Almost 25 years ago, researcher Xuedong Huang founded the speech recognition program at Microsoft Research (MSR). His groundbreaking work ended up in Microsoft’s products like Cortana and Kinect. Today, voice recognition is pretty much figured out. But while computers hear us well, they still don’t see us very well. Gestural interfaces are still rudimentary. We may have virtual reality at home—and yet, those systems can’t even make out our own hands.
That may change soon, as Huang says a "paradigm shift" is happening within Microsoft Research. In a newly released demo of its gesture platform, Handpose, the company is revealing an unprecedentedly accurate hand tracking system that requires so little processing power that it could scale from computers to tablets to VR headsets.
Huang, who now consults on gesture research at MSR labs spanning the globe, explains that gestures have been stuck where voice recognition was in the 1970s.
"A very simple way to understand it is, in the '70s, for every word, we had a whole template," he explains. So "banana" had an image in the computer, essentially, that matched the word up to your utterance. Better voice recognition introduced more and more of these templates for "banana" to understand more ways different people might pronounce the word.
In the '80s, a profound shift happened, he continues. Voice recognition systems began analyzing phonemes—the unique sound chunks that together make up words—rather than entire words, so a whole logic system could be built that mixed and matched different sounds to postulate what you might be saying. Add a few decades of data, and mountains of information collected by services like Google, and voice recognition is pretty good.
Most gesture systems, including Microsoft Kinect, still use this simple style of template matching. But Handpose, MSR's new gesture recognition system, abandons those templates completely. Instead, it incorporates what it's calling a "gesture vocabulary." The system looks at your hand and, instead of seeing it as a whole blob that needs to match to something preprogrammed in the system, it breaks up your hand into independent pieces—so it can reason how chunks of your fingers and knuckles curl into a fist. "Those core elements are almost like a phoneme for a pronunciation of a word," says Huang.
Suddenly, a vision system like Kinect, which can currently only recognize large sweeps of your hand using a broad image-matching technique, could use these finger phonemes to identify fine motor controls like grasping tiny objects or touch-typing on a holographic QWERTY keyboard floating in midair. It might seem like MSR is playing with semantics, but Huang views this gesture vocabulary as the "physics to express ourselves."
While Huang won’t share what products will be seeing these gesture updates, the potential implications are obvious across Microsoft’s portfolio—at least any device that can fit a depth-sensing camera inside. The Xbox’s Kinect could finally live up to its potential to recognize tiny motions. The Microsoft Surface could work largely without a keyboard. The Hololens could provide virtual UIs to challenge keyboards and mice.
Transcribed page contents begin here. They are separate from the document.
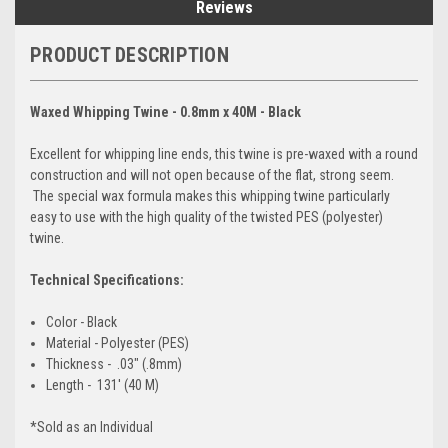
Reviews
PRODUCT DESCRIPTION
Waxed Whipping Twine - 0.8mm x 40M - Black
Excellent for whipping line ends, this twine is pre-waxed with a round
construction and will not open because of the flat, strong seem.
The special wax formula makes this whipping twine particularly
easy to use with the high quality of the twisted PES (polyester)
twine.
Technical Specifications:
Color - Black
Material - Polyester (PES)
Thickness - .03" (.8mm)
Length - 131' (40 M)
*Sold as an Individual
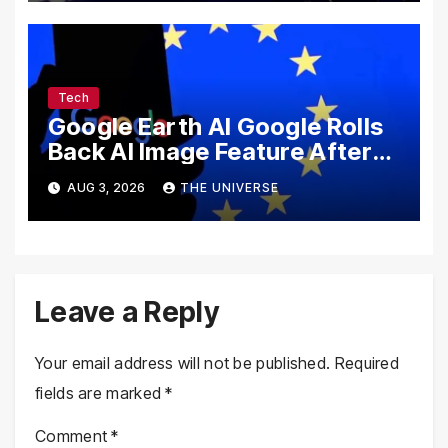
Tech
Google Earth AI Google Rolls
Back AI Image Feature After
Disinformation Concerns
AUG 3, 2026
THE UNIVERSE
Leave a Reply
Your email address will not be published.
Required
fields are marked
*
Comment
*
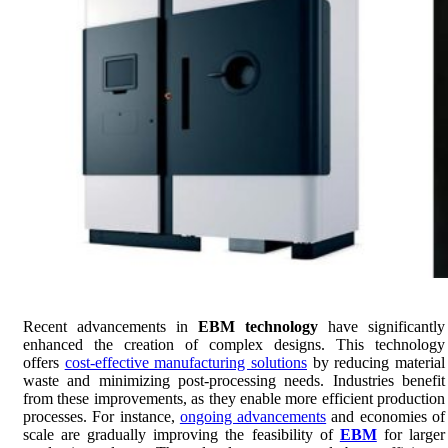
Recent advancements in
EBM technology
have significantly
enhanced the creation of complex designs. This technology
offers
cost-effective manufacturing solutions
by reducing material
waste and minimizing post-processing needs. Industries benefit
from these improvements, as they enable more efficient production
processes. For instance,
ongoing advancements
and economies of
scale are gradually improving the feasibility of
EBM
for larger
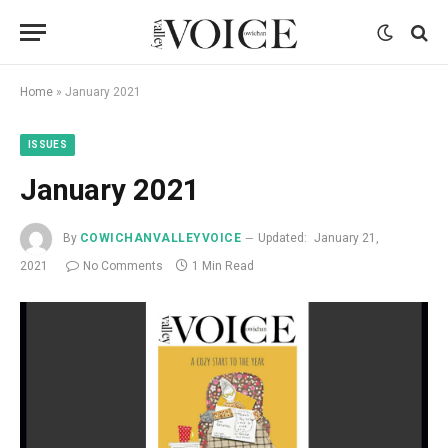
Home
»
January 2021
ISSUES
January 2021
By
COWICHANVALLEYVOICE
Updated:
January 21,
2021
No Comments
1 Min Read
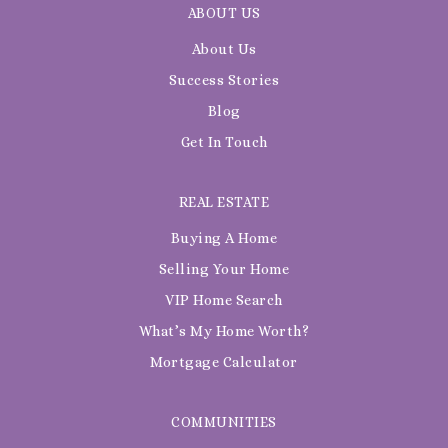
ABOUT US
About Us
Success Stories
Blog
Get In Touch
REAL ESTATE
Buying A Home
Selling Your Home
VIP Home Search
What’s My Home Worth?
Mortgage Calculator
COMMUNITIES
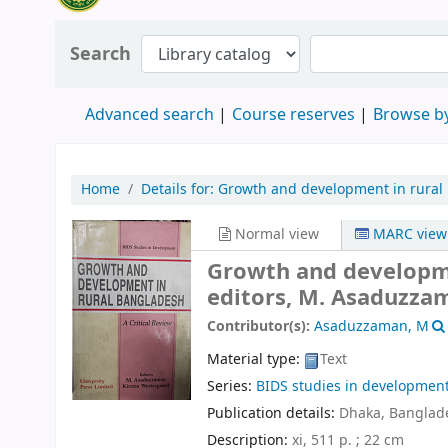
Search
Advanced search
Course reserves
Browse by
Home
Details for:
Growth and development in rural
Normal view
MARC view
Growth and developmen
editors, M. Asaduzza
Contributor(s):
Asaduzzaman, M
Material type:
Text
Series:
BIDS studies in developmen
Publication details:
Dhaka, Banglade
Description:
xi, 511 p. ; 22 cm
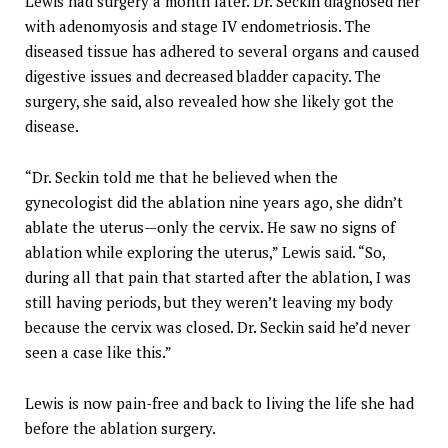
Lewis had surgery a month later. Dr. Seckin diagnosed her
with adenomyosis and stage IV endometriosis. The
diseased tissue has adhered to several organs and caused
digestive issues and decreased bladder capacity. The
surgery, she said, also revealed how she likely got the
disease.
“Dr. Seckin told me that he believed when the
gynecologist did the ablation nine years ago, she didn’t
ablate the uterus—only the cervix. He saw no signs of
ablation while exploring the uterus,” Lewis said. “So,
during all that pain that started after the ablation, I was
still having periods, but they weren’t leaving my body
because the cervix was closed. Dr. Seckin said he’d never
seen a case like this.”
Lewis is now pain-free and back to living the life she had
before the ablation surgery.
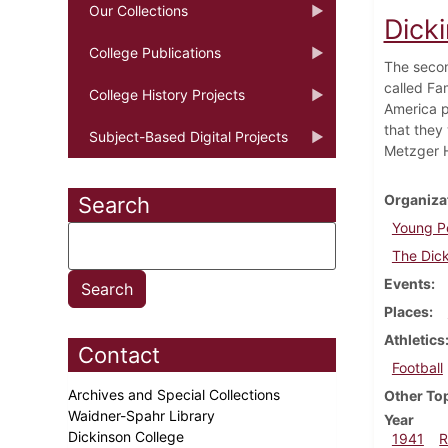
Our Collections
Dick
College Publications
The secon
called Fam
College History Projects
America p
that they 
Subject-Based Digital Projects
Metzger H
Organiza
Search
Young Pe
The Dick
Events
Places
Athletics
Contact
Football
Archives and Special Collections
Other To
Waidner-Spahr Library
Year
Dickinson College
1941
R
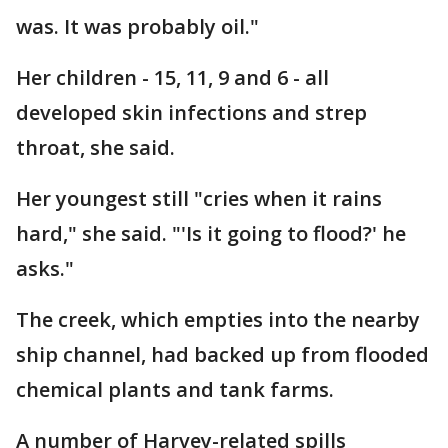
was. It was probably oil."
Her children - 15, 11, 9 and 6 - all
developed skin infections and strep
throat, she said.
Her youngest still "cries when it rains
hard," she said. "'Is it going to flood?' he
asks."
The creek, which empties into the nearby
ship channel, had backed up from flooded
chemical plants and tank farms.
A number of Harvey-related spills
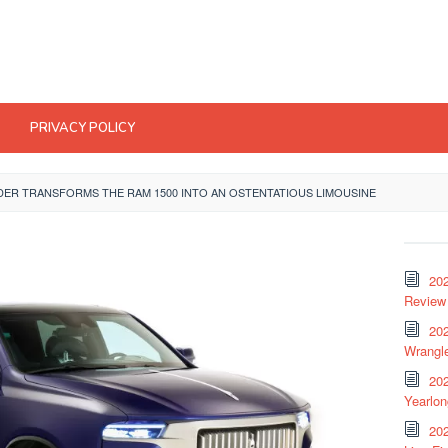
PRIVACY POLICY
DER TRANSFORMS THE RAM 1500 INTO AN OSTENTATIOUS LIMOUSINE
20
Review 
202
Wrangle
20
Yearlo
202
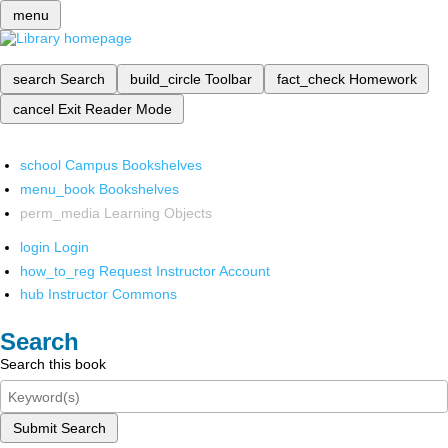
menu
search
Search
build_circle
Toolbar
fact_check
Homework
cancel
Exit Reader Mode
school
Campus Bookshelves
menu_book
Bookshelves
perm_media
Learning Objects
login
Login
how_to_reg
Request Instructor Account
hub
Instructor Commons
Search
Search this book
Submit Search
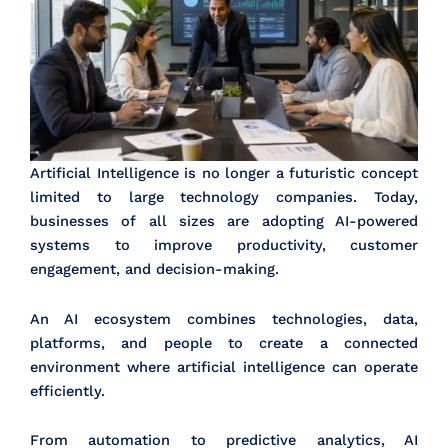
Artificial Intelligence is no longer a futuristic concept
limited to large technology companies. Today,
businesses of all sizes are adopting AI-powered
systems to improve productivity, customer
engagement, and decision-making.
An AI ecosystem combines technologies, data,
platforms, and people to create a connected
environment where artificial intelligence can operate
efficiently.
From automation to predictive analytics, AI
And Microsoft would finally have the opportunity to build a full-out Echo-killer to take over the home. Whereas Amazon uses a microphone array to connect you to Alexa, and Apple and Google mostly rely on their phones to connect to spoken AI, Microsoft could use voice, combined with gestures, to create a more discreet, empathetic, ambient computing environment for us all.
"Right now, everyone is holding a phone. You have to touch the phone to talk to it, or you have to touch the keyboard. Everyone is being tethered to the device. Mobile freed people from being tethered to a PC . . . but they’re being tethered to their phone!" says Huang. "Just imagine one possibility. You’ll be surrounded by many intelligent devices . . . and you could engage with them like real people."